48 Plant-for-the-Planet App
For using technology to gamify and accelerate reforestation
Felix Finkbeiner was just 9 years old when he became a climate change activist, calling on children around the world to plant 1 million trees in every country. He formed Plant-for-the-Planet with money raised from Toyota and gave a speech at the United Nations as a preteen. Buoyed by a cheeky star-studded campaign to “stop talking, start planting,” Finkbeiner’s group eventually linked up with the U.N.’s Billion Tree Campaign and, increasing the target, renamed it the Trillion Tree Campaign. The combined effort has planted more than 13 billion new trees since 2006.
As Plant-for-the-Planet has scaled operations to meet the trillion-tree goal, the organization’s leaders have turned to technology for a boost. Sagar Aryal, a Plant-for-the-Planet volunteer for more than 10 years who is now CTO, took charge of developing an app to connect supporters with 50 large-scale reforestation projects around the world that they could fund. With no previous technical background, Aryal recruited a global team of volunteer developers. Launched in September 2019, Most Influential Projects 2020 the app includes interactive features that let contributors keep a running tally of progress and even view their forests on a map. Developers also added a leaderboard of top tree-planting people, companies and countries around the world to spark action—and a little competition.
“When you donate to a nonprofit, you often don’t really know where the money goes,” Aryal says. “But with the Plant-for- the-Planet app, now you can track where your money is going, you can see exactly where the tree is going to be planted and maybe in a few years you can even visit that forest.”

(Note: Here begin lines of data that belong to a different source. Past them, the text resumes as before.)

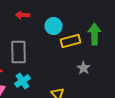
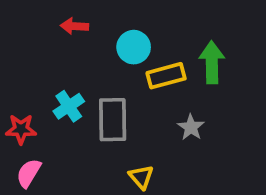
gray rectangle: (18, 52) -> (113, 120), moved
cyan cross: (22, 81) -> (69, 106), moved

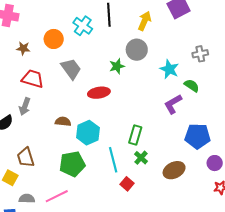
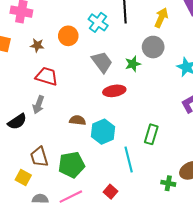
gray trapezoid: (71, 69) -> (102, 62), moved
green cross: (141, 158) -> (168, 183), moved, turned -32
green pentagon: (72, 164) -> (72, 165), moved
red square: (127, 184) -> (110, 192), moved

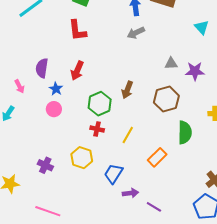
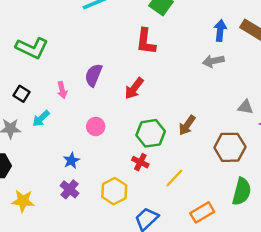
blue star: (56, 89) -> (71, 161), moved

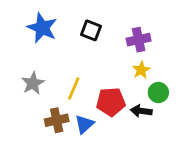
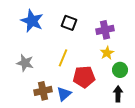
gray star: (33, 83) -> (25, 63), turned -30
yellow line: (74, 89) -> (63, 58), moved
black arrow: (141, 111) -> (118, 94), moved, turned 84

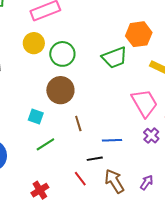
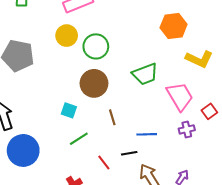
green trapezoid: (115, 58) -> (145, 74), moved
purple cross: (151, 136) -> (187, 129), turned 35
red line: (80, 179) -> (104, 163), moved

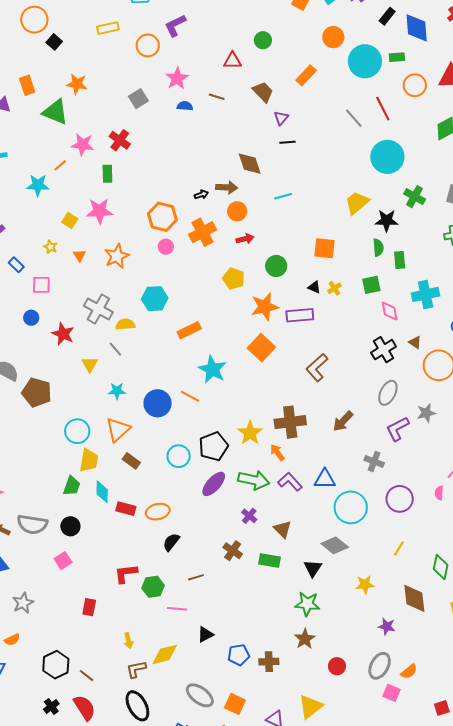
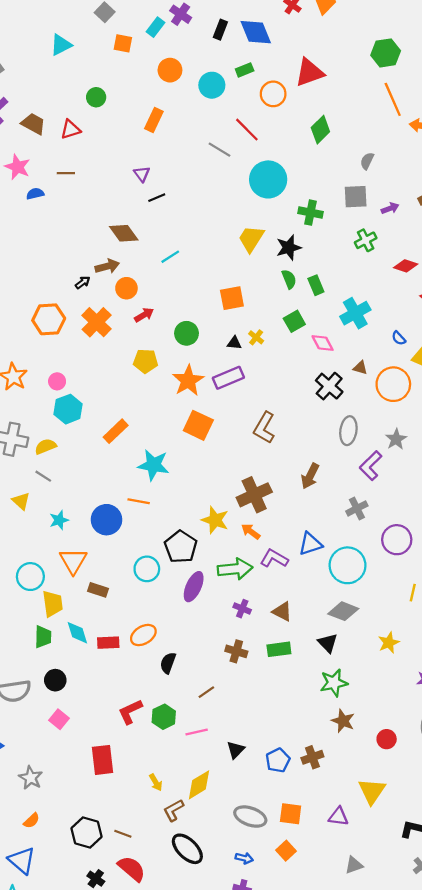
cyan circle: (365, 61) -> (212, 85), size x0.7
brown trapezoid: (263, 92) -> (33, 124), moved
pink circle: (166, 247) -> (57, 381), moved
gray cross: (374, 461) -> (357, 508), turned -30
red rectangle: (89, 607) -> (103, 760), size x1.5

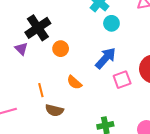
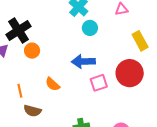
orange circle: (61, 49) -> (32, 51), moved
blue arrow: (106, 58) -> (83, 62), turned -135

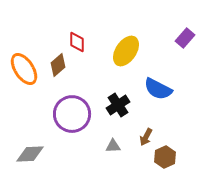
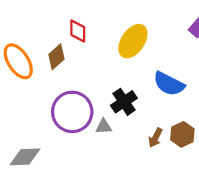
gray triangle: (113, 146) -> (104, 127), moved
brown hexagon: (165, 157) -> (182, 134), moved

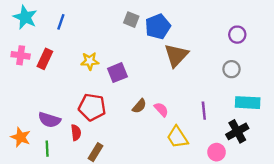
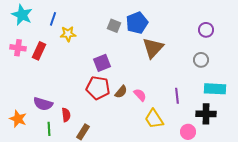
gray square: (131, 20) -> (114, 26), moved
yellow star: (90, 61) -> (68, 34), moved
red pentagon: (92, 107) -> (98, 88), moved
black cross: (237, 131) -> (206, 114), turned 30
green line: (47, 149) -> (49, 129), moved

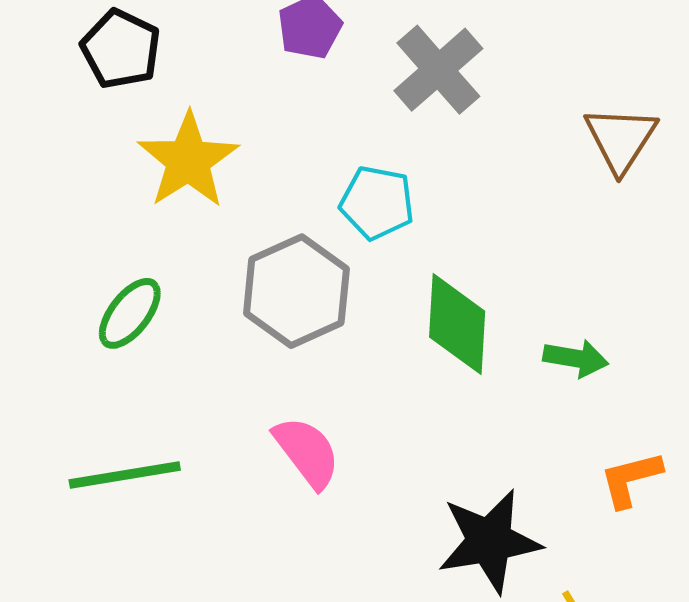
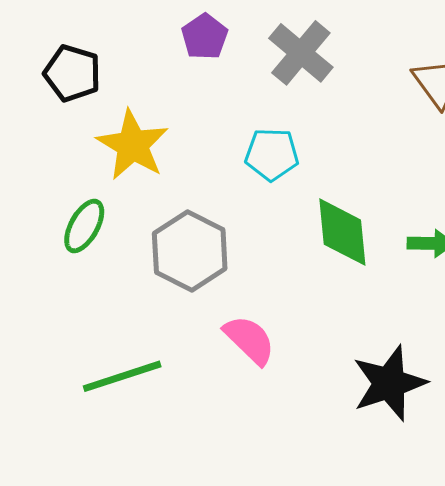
gray hexagon: (296, 291) -> (190, 251), moved
green ellipse: (130, 313) -> (84, 226), moved

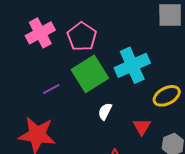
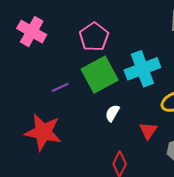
pink cross: (40, 33) -> (32, 32), moved, turned -36

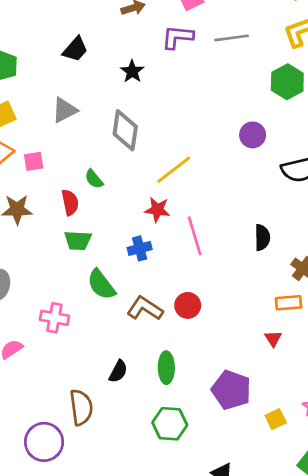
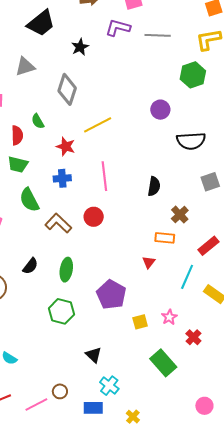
black trapezoid: (75, 49) -> (41, 23), size x1.4
red star: (157, 210) -> (66, 146), moved
red circle: (188, 305) -> (94, 217), moved

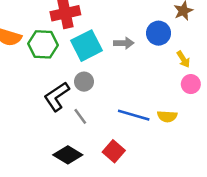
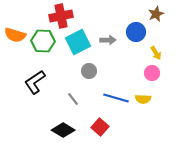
gray circle: (84, 82) -> (89, 71), moved
pink circle: (191, 84) -> (152, 73), moved
black L-shape: (57, 96) -> (35, 82), moved

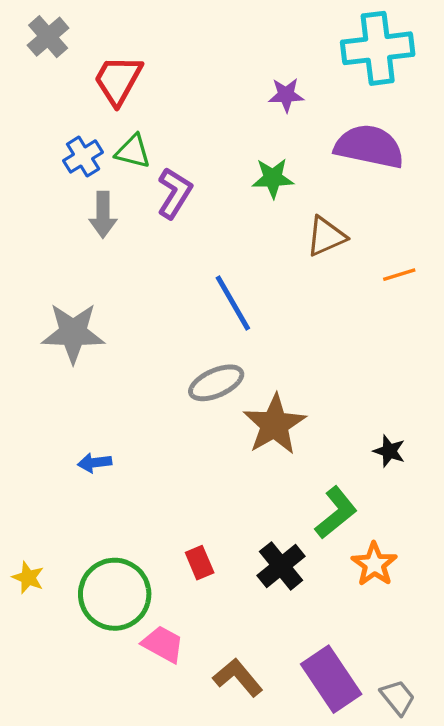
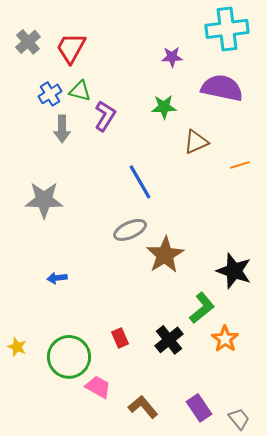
gray cross: (48, 37) -> (28, 42), moved
black star: (389, 451) -> (234, 271), size x1.8
purple rectangle: (331, 679) -> (199, 408), size x0.7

Over its first nine months, the app generated donations for more than 2 million trees. A planned upgrade will include even deeper transparency features, Aryal says, letting users see their forests via high-res satellite or drone images. The team is also pursuing more comprehensive reforestation data collection to inform the scientific community and help ensure accountability among governments and organizations.

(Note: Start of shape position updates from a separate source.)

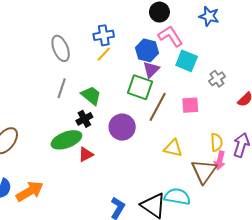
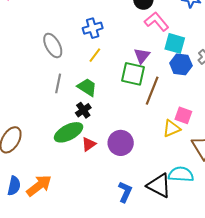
blue hexagon: (147, 50) -> (181, 64), moved
yellow line: (104, 54) -> (95, 55), moved
pink square: (190, 105) -> (183, 115), moved, turned 30
purple circle: (122, 127) -> (121, 143), moved
yellow triangle: (173, 148) -> (171, 128), turned -30

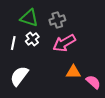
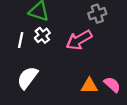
gray cross: (57, 20) -> (97, 14), moved
orange triangle: (73, 72) -> (89, 86), moved

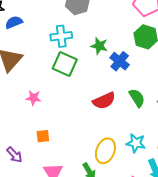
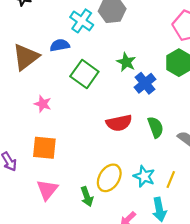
blue semicircle: (14, 22) -> (60, 45), moved
cyan cross: (61, 36) -> (82, 21), moved, turned 30
orange square: (43, 136) -> (44, 148), size x1.6

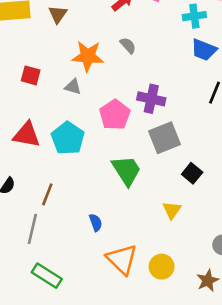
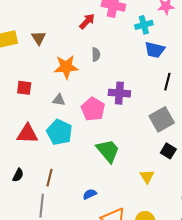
gray semicircle: (128, 45) -> (96, 55), turned 48
gray triangle: (73, 87) -> (59, 100), moved
gray square: (165, 138) -> (162, 119), moved
black square: (192, 173) -> (168, 151), moved
blue semicircle: (96, 223) -> (90, 194), turned -88

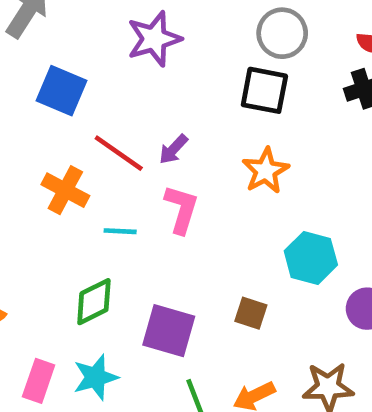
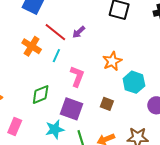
orange star: (266, 171) -> (112, 61), moved
pink L-shape: (181, 209) -> (77, 76), moved
cyan line: (120, 231) -> (56, 56), moved, turned -72
cyan star: (96, 377) -> (55, 129), moved

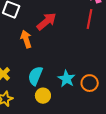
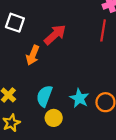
orange arrow: (26, 39) -> (33, 55), turned -138

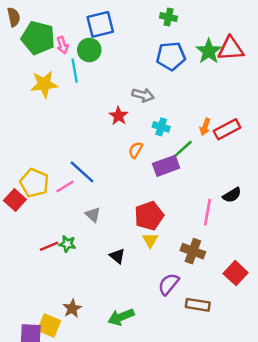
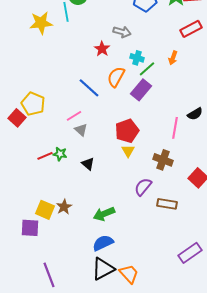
red rectangle: (227, 129) -> (191, 29), moved
green line: (183, 149) -> (147, 69), moved
orange semicircle: (136, 150) -> (116, 77), size x1.5
purple rectangle: (166, 166) -> (141, 90), turned -30
blue line: (82, 172) -> (89, 88), moved
pink line: (65, 187) -> (74, 116), moved
black triangle: (117, 256) -> (88, 164), moved
yellow square: (49, 326) -> (45, 210), moved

“This will help solve some of the biggest challenges in reforestation, such as double counting in carbon credits, and transparency in terms of where the trees are being planted and making sure people don’t double-report,” Aryal says. “We absolutely know that planting trees is not the solution for climate change. But planting trees helps buy us some time. And while we lobby our governments to bring climate action or switch our energy grid, this is something simple that we can do.”